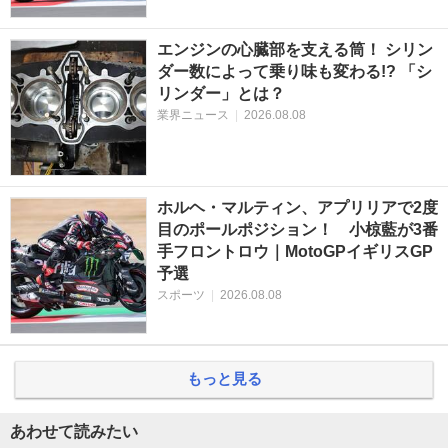
エンジンの心臓部を支える筒！ シリン
ダー数によって乗り味も変わる!? 「シ
リンダー」とは？
業界ニュース
|
2026.08.08
ホルヘ・マルティン、アプリリアで2度
目のポールポジション！ 小椋藍が3番
手フロントロウ｜MotoGPイギリスGP
予選
スポーツ
|
2026.08.08
もっと見る
あわせて読みたい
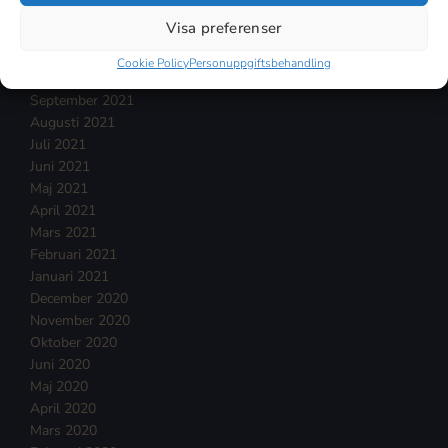
Januari 2022
Visa preferenser
December 2021
November 2021
Cookie Policy
Personuppgiftsbehandling
Oktober 2021
September 2021
Augusti 2021
Juli 2021
Juni 2021
Maj 2021
April 2021
Mars 2021
Februari 2021
Januari 2021
December 2020
November 2020
Oktober 2020
Juni 2020
Maj 2020
April 2020
Mars 2020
+ + +
* ASSIGNMENT *
Produce a verbatim transcription of every line in the listing, images omitted.

* TASK SOLUTION *
エンジンの心臓部を支える筒！ シリン
ダー数によって乗り味も変わる!? 「シ
リンダー」とは？
業界ニュース
|
2026.08.08
ホルヘ・マルティン、アプリリアで2度
目のポールポジション！ 小椋藍が3番
手フロントロウ｜MotoGPイギリスGP
予選
スポーツ
|
2026.08.08
もっと見る
あわせて読みたい
Januari 2022
Visa preferenser
December 2021
November 2021
Cookie Policy
Personuppgiftsbehandling
Oktober 2021
September 2021
Augusti 2021
Juli 2021
Juni 2021
Maj 2021
April 2021
Mars 2021
Februari 2021
Januari 2021
December 2020
November 2020
Oktober 2020
Juni 2020
Maj 2020
April 2020
Mars 2020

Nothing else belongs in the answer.